• [INSTRUCTIONS TO FOLLOW]
Once the pictures are set aside, reproduce the remaining data exactly.
==== DATASET
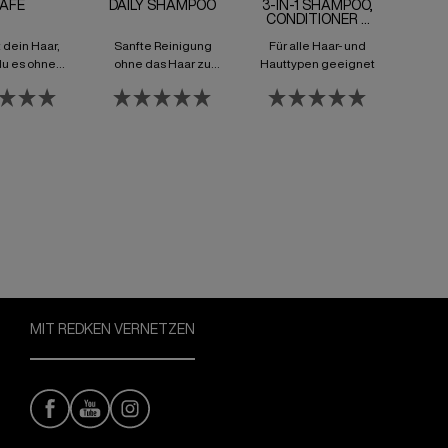
AFE
DAILY SHAMPOO
3-IN-1 SHAMPOO,
CONDITIONER &
BODY
 dein Haar,
Sanfte Reinigung
Für alle Haar- und
du es ohne
ohne das Haar zu
Hauttypen geeignet
nd mit dem
belasten
 Boost an
keit stylen
annst
MIT REDKEN VERNETZEN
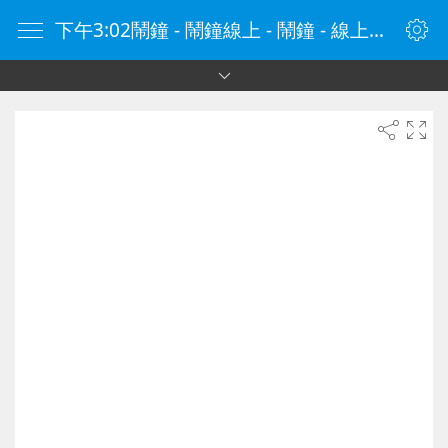
下午3:02鬧鐘 - 鬧鐘線上 - 鬧鐘 - 線上鬧鐘 - 在線鬧鐘 - 鬧鐘在線 - naozhong.tw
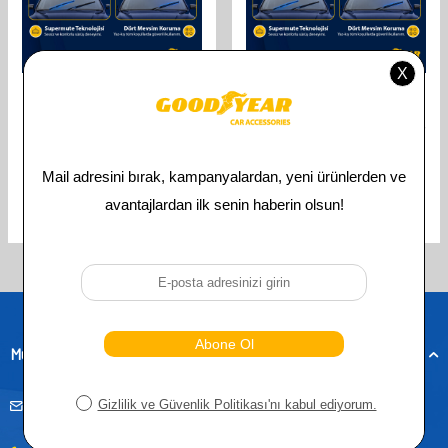
GOODYEAR
GOODYEAR
GOODYEAR CHEVROLET LACETTI
GOODYEAR CHEVROLET LACETTI
SUPERMUTE 2'LI MUZ SILECEK
SUPERMUTE 2'LI MUZ SILECEK
TAKIMI 2005-2013 HATCHBACK
TAKIMI 2005-2013 SEDAN
(550MM+480MM)
(550MM+480MM)
610,00
TL
610,00
TL
305,00
TL
305,00
TL
Toplam
4
ürün bulunmaktadır.
Müşteri Hizmetleri
musteridestek@goodyearotoaksesuar.com.tr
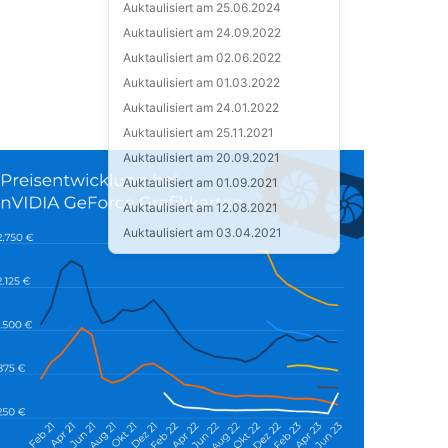
Auktaulisiert am 25.06.2024
Auktaulisiert am 24.09.2022
Auktaulisiert am 02.06.2022
Auktaulisiert am 01.03.2022
Auktaulisiert am 24.01.2022
Auktaulisiert am 25.11.2021
Auktaulisiert am 20.09.2021
Auktaulisiert am 01.09.2021
Auktaulisiert am 12.08.2021
Auktaulisiert am 03.04.2021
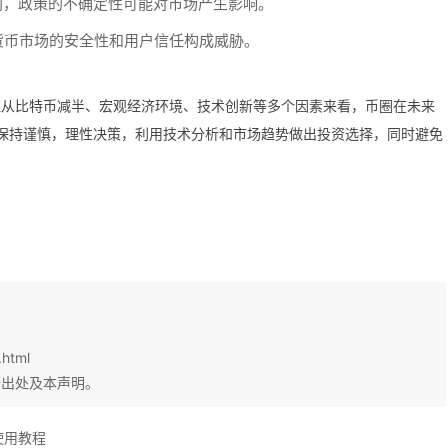
同，政策的不确定性可能对市场产生影响。
货币市场的安全性和用户信任构成威胁。
但从比特币减半、宏观经济环境、技术创新等多个因素来看，币圈在未来
保持谨慎，理性决策，利用技术分析和市场趋势做出投资选择，同时避免
.html
始出处及本声明。
使用教程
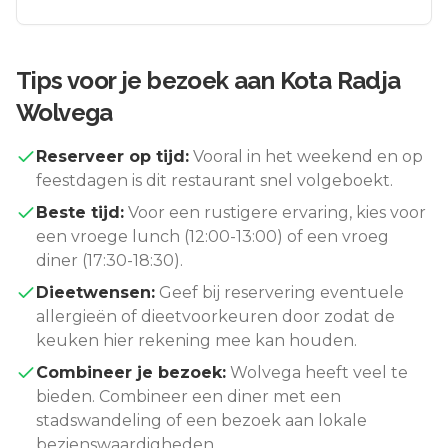
Tips voor je bezoek aan
Kota Radja
Wolvega
Reserveer op tijd:
Vooral in het weekend en op
feestdagen is dit restaurant snel volgeboekt.
Beste tijd:
Voor een rustigere ervaring, kies voor
een vroege lunch (12:00-13:00) of een vroeg
diner (17:30-18:30).
Dieetwensen:
Geef bij reservering eventuele
allergieën of dieetvoorkeuren door zodat de
keuken hier rekening mee kan houden.
Combineer je bezoek:
Wolvega
heeft veel te
bieden. Combineer een diner met een
stadswandeling of een bezoek aan lokale
bezienswaardigheden.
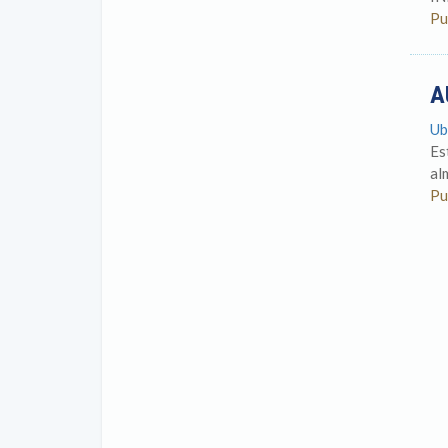
Pu
A
Ub
Es
al
Pu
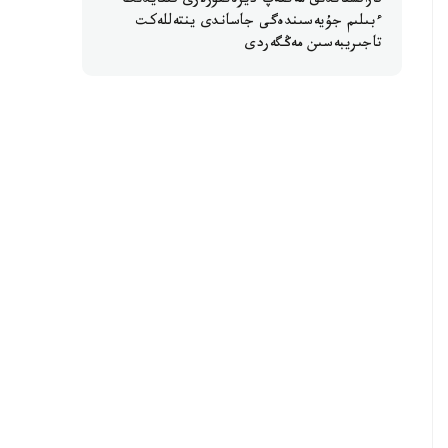
قازاقستاندىق مەكتەپ ديرەكتورلارى قىتايدىڭ
ءبىلىم جۇيەسىندەگى جاساندى ينتەللەكت
تاجىريبەسىن مەڭگەردى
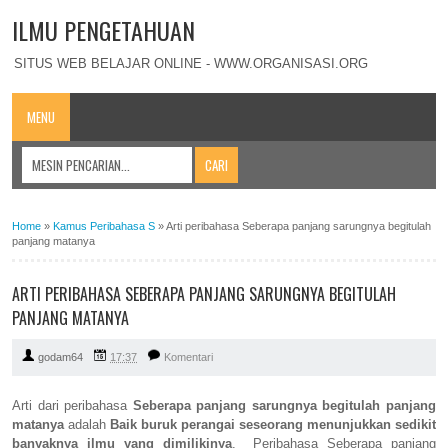
ILMU PENGETAHUAN
SITUS WEB BELAJAR ONLINE - WWW.ORGANISASI.ORG
MENU
Home
»
Kamus Peribahasa S
»
Arti peribahasa Seberapa panjang sarungnya begitulah
panjang matanya
ARTI PERIBAHASA SEBERAPA PANJANG SARUNGNYA BEGITULAH
PANJANG MATANYA
godam64
17:37
Komentari
Arti dari peribahasa
Seberapa panjang sarungnya begitulah panjang
matanya
adalah
Baik buruk perangai seseorang menunjukkan sedikit
banyaknya ilmu yang dimilikinya
. Peribahasa Seberapa panjang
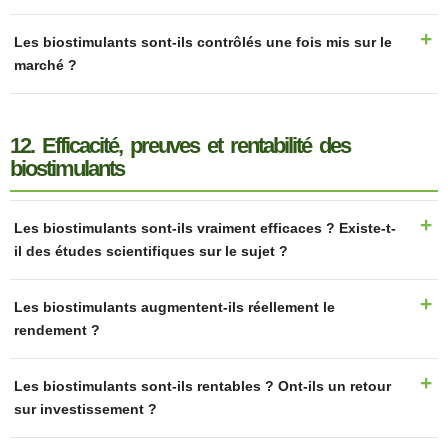
Les biostimulants sont-ils contrôlés une fois mis sur le
marché ?
12. Efficacité, preuves et rentabilité des
biostimulants
Les biostimulants sont-ils vraiment efficaces ? Existe-t-
il des études scientifiques sur le sujet ?
Les biostimulants augmentent-ils réellement le
rendement ?
Les biostimulants sont-ils rentables ? Ont-ils un retour
sur investissement ?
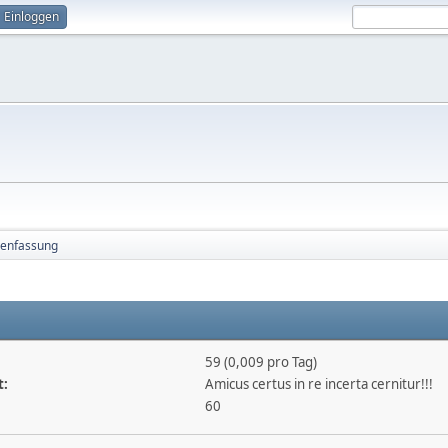
Einloggen
enfassung
59 (0,009 pro Tag)
t:
Amicus certus in re incerta cernitur!!!
60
========
• [ANSWER TO THIS TASK]
AFE
DAILY SHAMPOO
3-IN-1 SHAMPOO,
CONDITIONER &
BODY
 dein Haar,
Sanfte Reinigung
Für alle Haar- und
du es ohne
ohne das Haar zu
Hauttypen geeignet
nd mit dem
belasten
 Boost an
keit stylen
annst
MIT REDKEN VERNETZEN
下午3:02鬧鐘 - 鬧鐘線上 - 鬧鐘 - 線上鬧鐘 - 在線鬧鐘 - 鬧鐘在線 - naozhong.tw
GOODYEAR
GOODYEAR
GOODYEAR CHEVROLET LACETTI
GOODYEAR CHEVROLET LACETTI
SUPERMUTE 2'LI MUZ SILECEK
SUPERMUTE 2'LI MUZ SILECEK
TAKIMI 2005-2013 HATCHBACK
TAKIMI 2005-2013 SEDAN
(550MM+480MM)
(550MM+480MM)
610,00
TL
610,00
TL
305,00
TL
305,00
TL
Toplam
4
ürün bulunmaktadır.
Müşteri Hizmetleri
musteridestek@goodyearotoaksesuar.com.tr
Auktaulisiert am 25.06.2024
Auktaulisiert am 24.09.2022
Auktaulisiert am 02.06.2022
Auktaulisiert am 01.03.2022
Auktaulisiert am 24.01.2022
Auktaulisiert am 25.11.2021
Auktaulisiert am 20.09.2021
Auktaulisiert am 01.09.2021
Auktaulisiert am 12.08.2021
Auktaulisiert am 03.04.2021
同，政策的不确定性可能对市场产生影响。
货币市场的安全性和用户信任构成威胁。
但从比特币减半、宏观经济环境、技术创新等多个因素来看，币圈在未来
保持谨慎，理性决策，利用技术分析和市场趋势做出投资选择，同时避免
.html
始出处及本声明。
使用教程
Tips voor je bezoek aan
Kota Radja
Wolvega
Reserveer op tijd:
Vooral in het weekend en op
feestdagen is dit restaurant snel volgeboekt.
Beste tijd:
Voor een rustigere ervaring, kies voor
een vroege lunch (12:00-13:00) of een vroeg
diner (17:30-18:30).
Dieetwensen:
Geef bij reservering eventuele
allergieën of dieetvoorkeuren door zodat de
keuken hier rekening mee kan houden.
Combineer je bezoek:
Wolvega
heeft veel te
bieden. Combineer een diner met een
stadswandeling of een bezoek aan lokale
bezienswaardigheden.
Pu
A
Ub
Es
al
Pu
قازاقستاندىق مەكتەپ ديرەكتورلارى قىتايدىڭ
ءبىلىم جۇيەسىندەگى جاساندى ينتەللەكت
تاجىريبەسىن مەڭگەردى
ILMU PENGETAHUAN
SITUS WEB BELAJAR ONLINE - WWW.ORGANISASI.ORG
MENU
Home
»
Kamus Peribahasa S
»
Arti peribahasa Seberapa panjang sarungnya begitulah
panjang matanya
ARTI PERIBAHASA SEBERAPA PANJANG SARUNGNYA BEGITULAH
PANJANG MATANYA
godam64
17:37
Komentari
Arti dari peribahasa
Seberapa panjang sarungnya begitulah panjang
matanya
adalah
Baik buruk perangai seseorang menunjukkan sedikit
banyaknya ilmu yang dimilikinya
. Peribahasa Seberapa panjang
Les biostimulants sont-ils contrôlés une fois mis sur le
marché ?
12. Efficacité, preuves et rentabilité des
biostimulants
Les biostimulants sont-ils vraiment efficaces ? Existe-t-
il des études scientifiques sur le sujet ?
Les biostimulants augmentent-ils réellement le
rendement ?
Les biostimulants sont-ils rentables ? Ont-ils un retour
sur investissement ?
Einloggen
enfassung
59 (0,009 pro Tag)
t:
Amicus certus in re incerta cernitur!!!
60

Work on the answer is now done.